Por Fernando Savater |
Albricias en titulares el pasado fin de semana: “Francia
derrota al radicalismo”, “Francia frena a los populistas”, etcétera... Sabemos
lo que quieren decir y yo comparto la alegría que expresan, pero siento cierto
malestar al leerlos. Me parece demasiado cómodo, incluso francamente engañoso
atribuir a Francia el papel de San Jorge derrotando al dragón.
Porque el dragón, digan lo que quieran los psicoanalistas,
no formaba parte de San Jorge, mientras que ese radicalismo, populismo o
neofascismo vencido sí forma parte de Francia.

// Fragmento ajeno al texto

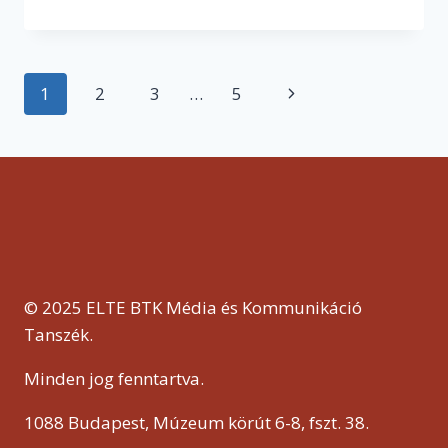
PRÓBÁLJUK
MEGÉRTENI,
HOGYAN
LEHET
Page
1
2
3
…
5
Next
EZT
MÁSKÉPP
navigation
Page
CSINÁLNI”
–
INTERJÚ
MÜLLNER
ANDRÁSSAL,
AZ
ELTE
MÉDIA
OKTATÓJÁVAL
© 2025 ELTE BTK Média és Kommunikáció
Tanszék.
Minden jog fenntartva.
1088 Budapest, Múzeum körút 6-8, fszt. 38.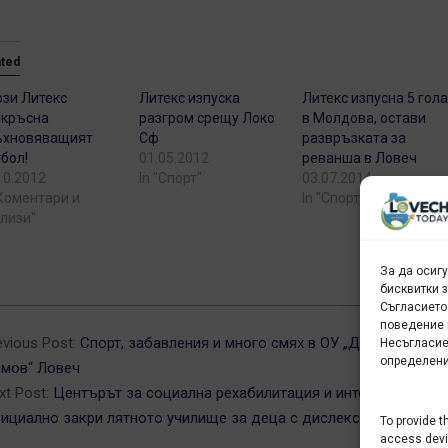
ated
ози Литекс
Литекс изпуска
Литекс изпусна 5 гол
зкръсна
разгром срещу Локо
в Молдова, остави
ъхновяващият
Сф
развръзката за
бол!
01.05.2012
реванша в Ловеч
10.2012
In "Спорт"
03.07.2014
"Коментари и
In "Спорт"
лизи"
За да осиг
бисквитки 
Съгласието
2-
поведение 
evious Post:
Спорт, забавления и много смях в ОУ „Димитър
Несъгласие
определени
мов“ Ловеч
xt Post:
Центърът за социална рехабилитация и интеграция
ициално закри лятното училище за деца с дислексия
To provide t
access devic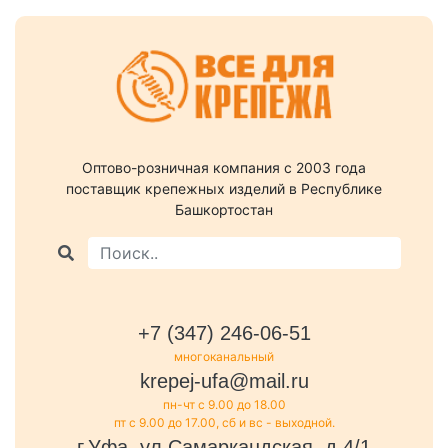
Оптово-розничная компания c 2003 года
поставщик крепежных изделий в Республике
Башкортостан
+7 (347) 246-06-51
многоканальный
krepej-ufa@mail.ru
пн-чт с 9.00 до 18.00
пт с 9.00 до 17.00, сб и вс - выходной.
г.Уфа, ул.Самаркандская, д.4/1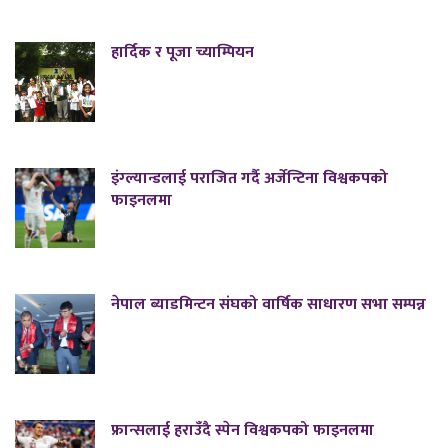
हार्दिक र पूजा च्याम्पियन
इंग्ल्यान्डलाई पराजित गर्दै अर्जेन्टिना विश्वकपको
फाइनलमा
नेपाल ब्याडमिन्टन संघको वार्षिक साधारण सभा सम्पन्न
फ्रान्सलाई हराउँदै स्पेन विश्वकपको फाइनलमा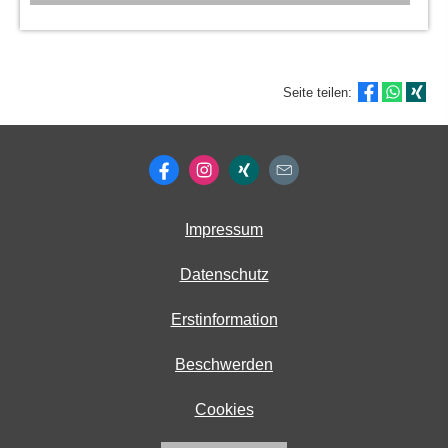
Seite teilen:
Impressum
Datenschutz
Erstinformation
Beschwerden
Cookies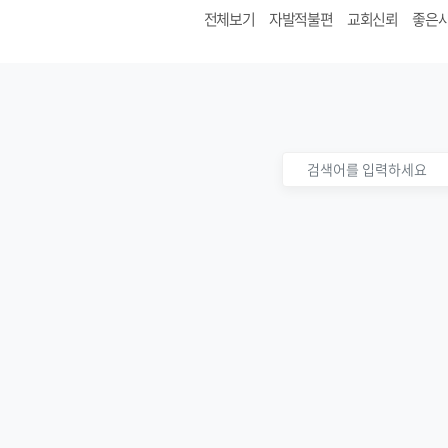
전체보기
자발적불편
교회신뢰
좋은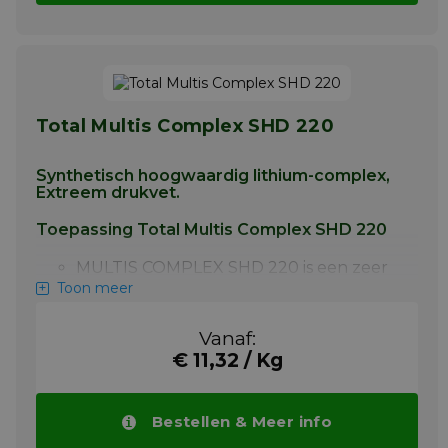
Total Multis Complex SHD 220
Synthetisch hoogwaardig lithium-complex,
Extreem drukvet.
Toepassing Total Multis Complex SHD 220
MULTIS COMPLEX SHD 220 is een zeer
hoogwaardig synthetisch vet dat wordt
Toon meer
aanbevolen voor de smering in alle
industriële toepassingen onder zware
Vanaf:
omstandigheden en meer in het
€ 11,32 / Kg
bijzonder is ontworpen voor
toepassingen bij hoge temperaturen
waarbij een lithiumvet of een
conventioneel complex lithiumvet niet
Bestellen & Meer info
voldoende is.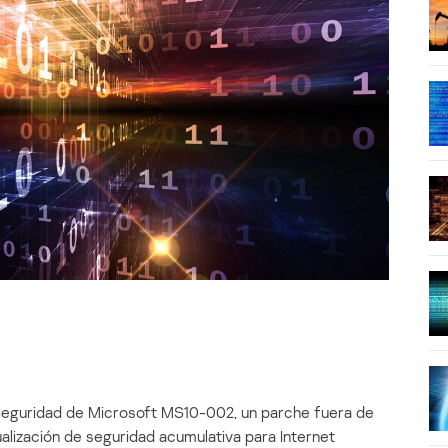
 Seguridad de Microsoft MS10-002, un parche fuera de
ualización de seguridad acumulativa para Internet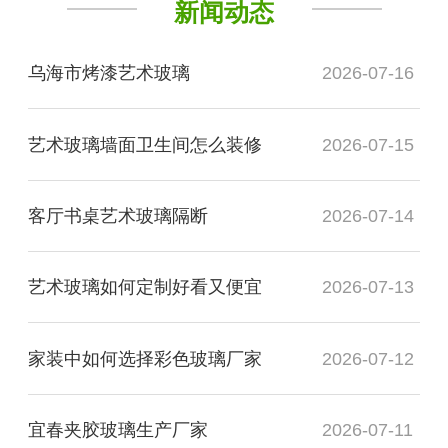
新闻动态
乌海市烤漆艺术玻璃
2026-07-16
艺术玻璃墙面卫生间怎么装修
2026-07-15
客厅书桌艺术玻璃隔断
2026-07-14
艺术玻璃如何定制好看又便宜
2026-07-13
家装中如何选择彩色玻璃厂家
2026-07-12
宜春夹胶玻璃生产厂家
2026-07-11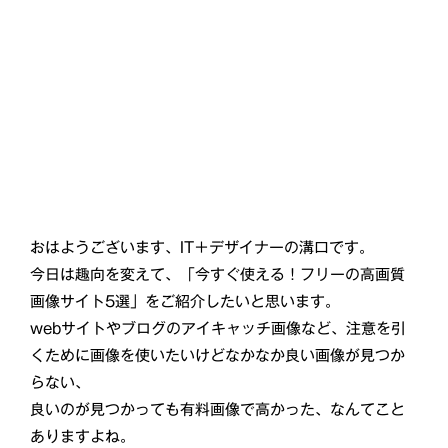
おはようございます、IT＋デザイナーの溝口です。
今日は趣向を変えて、「今すぐ使える！フリーの高画質
画像サイト5選」をご紹介したいと思います。
webサイトやブログのアイキャッチ画像など、注意を引
くために画像を使いたいけどなかなか良い画像が見つか
らない、
良いのが見つかっても有料画像で高かった、なんてこと
ありますよね。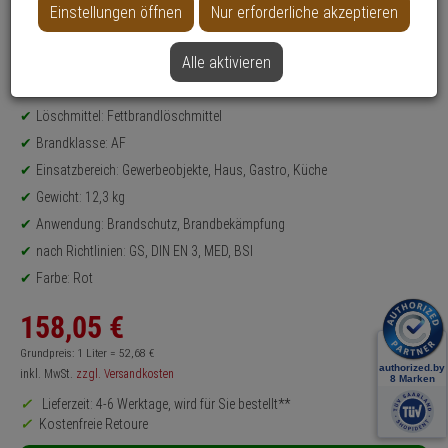
Einstellungen öffnen
Nur erforderliche akzeptieren
Produktinformationen
Set-Inhalt: Wandhalterung, Feuerlöscher
Alle aktivieren
Aufladelöscher, Feuerlöscher - Modell: Easy-Line
Füllmenge: 6 Liter
Löschmittel: Fettbrandlöschmittel
Brandklasse: AF
Einsatzbereich: Gewerbeobjekte, Haus, Gastro, Küche
Gewicht: 12,3 kg
Anwendung: Brandschutz, Brandbekämpfung
nach Richtlinien: GS, DIN EN 3, MED, BSI
Farbe: Rot
158,
05
€
Grundpreis: 1 Liter =
52,
68
€
inkl. MwSt.
zzgl. Versandkosten
Lieferzeit: 4-6 Werktage, wird für Sie bestellt**
Kostenfreie Retoure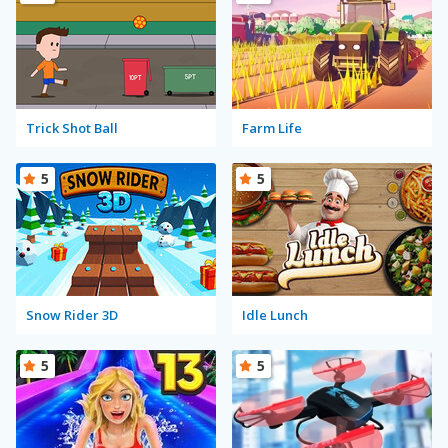
Trick Shot Ball
Farm Life
5
5
Snow Rider 3D
Idle Lunch
5
5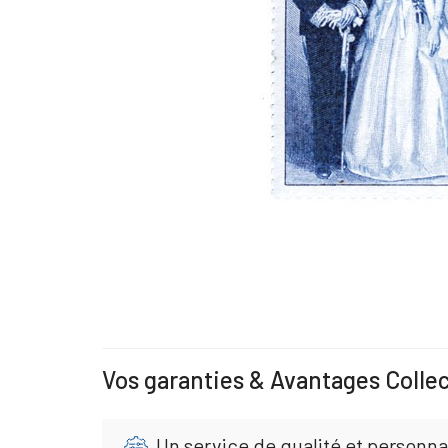
Vos garanties & Avantages Colle
Un service de qualité et personna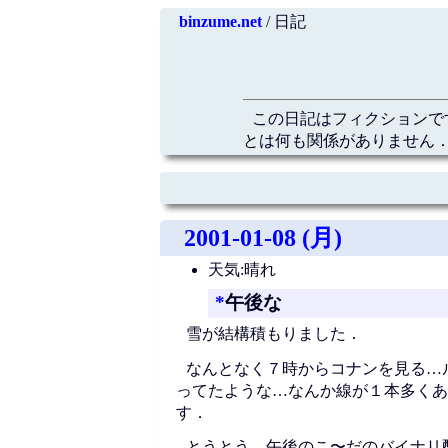
binzume.net
/ 日記
この日記はフィクションで
とは何も関係がありません．
2001-01-08 (月)
天気:晴れ
*
午後な
雪が結構積もりました．
なんとなく７時からコナンを見る…
ってたような…なんか線が１本多くあ
す．
とうとう，午後のこ〜だのバイナリ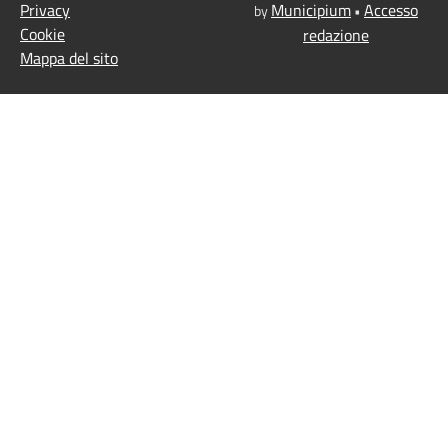
Privacy
Municipium
Accesso
by
•
Cookie
redazione
Mappa del sito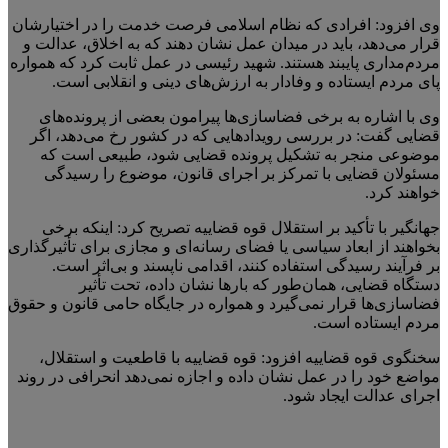
وی افزود: افرادی که نظام اسلامی فرصت خدمت را در اختیارشان
قرار می‌دهد، باید در میدان عمل نشان دهند که به اخلاق، عدالت و
مردم‌مداری پایبند هستند. شهید رئیسی در عمل ثابت کرد که همواره
پای مردم ایستاده و وفادار به ارزش‌های دینی و انقلابی است.
وی با اشاره به برخی فضاسازی‌ها پیرامون بعضی از پرونده‌های
قضایی گفت: در بررسی رویدادهایی که در کشور رخ می‌دهد، اگر
موضوعی منجر به تشکیل پرونده قضایی شود، طبیعی است که
مسئولان قضایی با تمرکز بر اجرای قانون، موضوع را رسیدگی
خواهند کرد.
جهانگیر با تأکید بر استقلال قوه قضاییه تصریح کرد: اینکه برخی
بخواهند از ابعاد سیاسی یا فضای رسانه‌ای و مجازی برای تأثیرگذاری
بر فرآیند رسیدگی استفاده کنند، اقدامی ناپسند و بی‌اثر است.
دستگاه قضایی، همان‌طور که بارها نشان داده، تحت تأثیر
فضاسازی‌ها قرار نمی‌گیرد و همواره در جایگاه حامی قانون و حقوق
مردم ایستاده است.
سخنگوی قوه قضاییه افزود: قوه قضاییه با قاطعیت و استقلال،
مواضع خود را در عمل نشان داده و اجازه نمی‌دهد انحرافی در روند
اجرای عدالت ایجاد شود.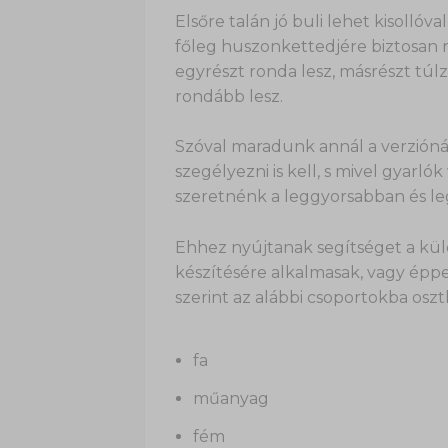
Elsőre talán jó buli lehet kisolló
főleg huszonkettedjére biztosan n
egyrészt ronda lesz, másrészt tú
rondább lesz.
Szóval maradunk annál a verzióná
szegélyezni is kell, s mivel gyarl
szeretnénk a leggyorsabban és l
Ehhez nyújtanak segítséget a kül
készítésére alkalmasak, vagy épp
szerint az alábbi csoportokba oszt
fa
műanyag
fém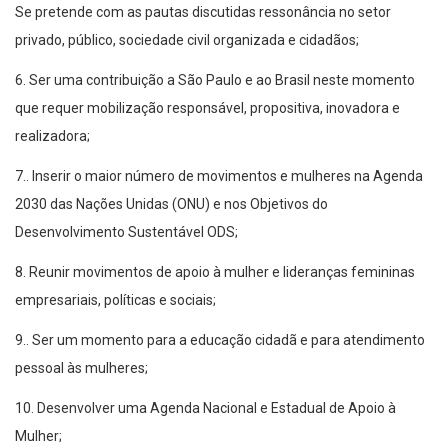
Se pretende com as pautas discutidas ressonância no setor
privado, público, sociedade civil organizada e cidadãos;
6. Ser uma contribuição a São Paulo e ao Brasil neste momento
que requer mobilização responsável, propositiva, inovadora e
realizadora;
7.. Inserir o maior número de movimentos e mulheres na Agenda
2030 das Nações Unidas (ONU) e nos Objetivos do
Desenvolvimento Sustentável ODS;
8. Reunir movimentos de apoio à mulher e lideranças femininas
empresariais, políticas e sociais;
9.. Ser um momento para a educação cidadã e para atendimento
pessoal às mulheres;
10. Desenvolver uma Agenda Nacional e Estadual de Apoio à
Mulher;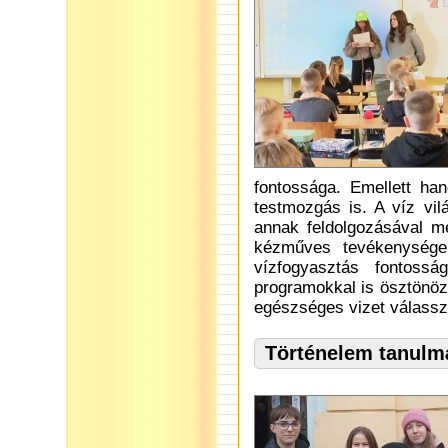
fontossága. Emellett ha
testmozgás is. A víz vi
annak feldolgozásával mél
kézműves tevékenységek
vízfogyasztás fontossá
programokkal is ösztönözt
egészséges vizet válassz
Történelem tanulm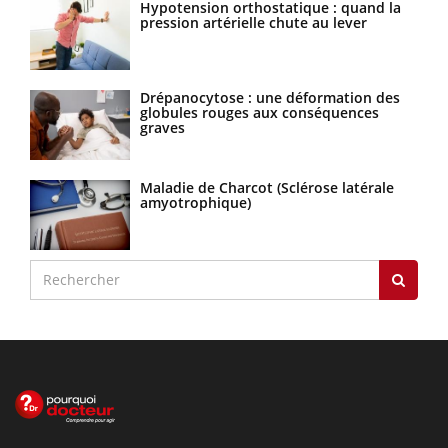
Hypotension orthostatique : quand la
pression artérielle chute au lever
Drépanocytose : une déformation des
globules rouges aux conséquences
graves
Maladie de Charcot (Sclérose latérale
amyotrophique)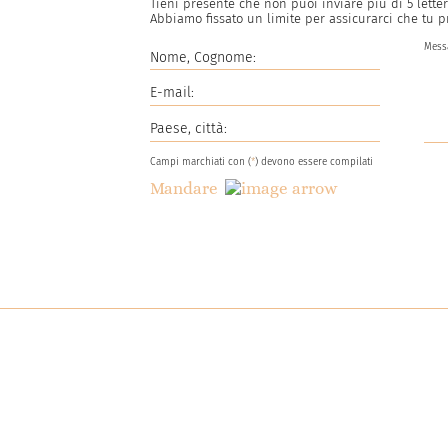
Tieni presente che non puoi inviare più di
5
letter
Abbiamo fissato un limite per assicurarci che tu 
Campi marchiati con (
*
) devono essere compilati
Mandare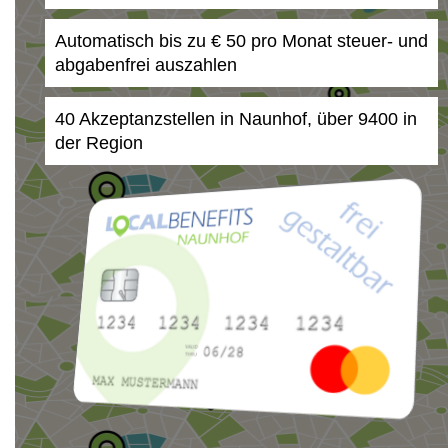
Automatisch bis zu € 50 pro Monat steuer- und
abgabenfrei auszahlen
40 Akzeptanzstellen in Naunhof, über 9400 in
der Region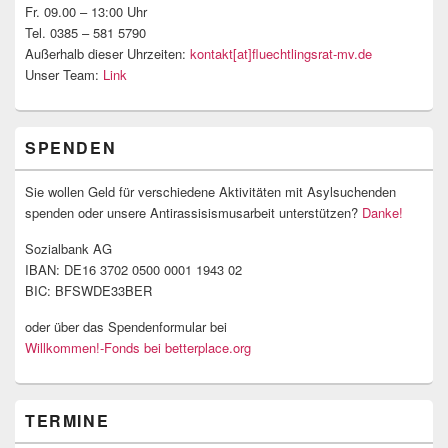
Fr. 09.00 – 13:00 Uhr
Tel. 0385 – 581 5790
Außerhalb dieser Uhrzeiten:
kontakt[at]fluechtlingsrat-mv.de
Unser Team:
Link
SPENDEN
Sie wollen Geld für verschiedene Aktivitäten mit Asylsuchenden
spenden oder unsere Antirassisismusarbeit unterstützen?
Danke!
Sozialbank AG
IBAN: DE16 3702 0500 0001 1943 02
BIC: BFSWDE33BER
oder über das Spendenformular bei
Willkommen!-Fonds bei betterplace.org
TERMINE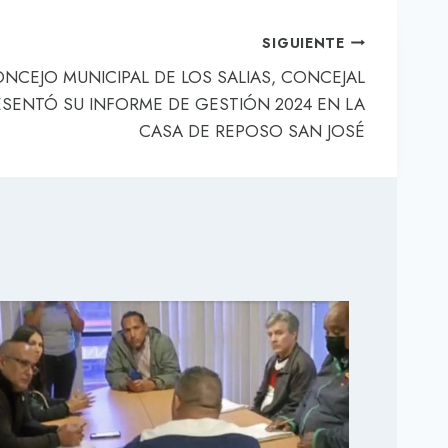
SIGUIENTE
ONCEJO MUNICIPAL DE LOS SALIAS, CONCEJAL
SENTÓ SU INFORME DE GESTIÓN 2024 EN LA
CASA DE REPOSO SAN JOSÉ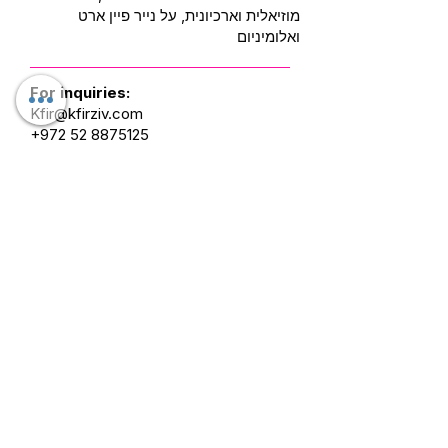
מוזיאלית וארכיונית, על נייר פיין ארט
ואלומיניום
For inquiries:
Kfir@kfirziv.com
+972 52 8875125
Mask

¿Acaso no son franceses los votantes del FN, tanto como los
que se han abstenido después de elegir en la primera vuelta opciones no mucho mejores,
o incluso los lunáticos que salen estos días a la calle protestando contra los
resultados electorales, es decir, contra el derecho de los demás ciudadanos a
escoger a quien prefieran?
También los que menos nos gustan son paisanos nuestros:
vivir en democracia es renunciar a decidir quién merece habitar la tierra y
quién no. Por eso consideramos abominablemente equivocados a los racistas y
también a los que sustituyen el racismo clásico por la lucha de clases o castas
para establecer quién es digno de habitar la política.
En Euskadi se decía con optimismo irrisorio “no son vascos,
son asesinos”, como si ambas condiciones fuesen excluyentes. Y Franco se
inventó una anti-España para sus adversarios, que albergó a la fuerza a muchos
de los que hoy nos vemos convertidos en “españolistas”.
Pero no hay una Francia, una España o una Europa excelsas,
sedes unánimes de virtud por encima de los ciudadanos: son éstos los únicos
contantes y sonantes, con sus enfrentamientos y luchas por el poder. De ese
combate permanente —el buen demócrata es un conservador inconformista— sale el
país de todos, un concierto discordante.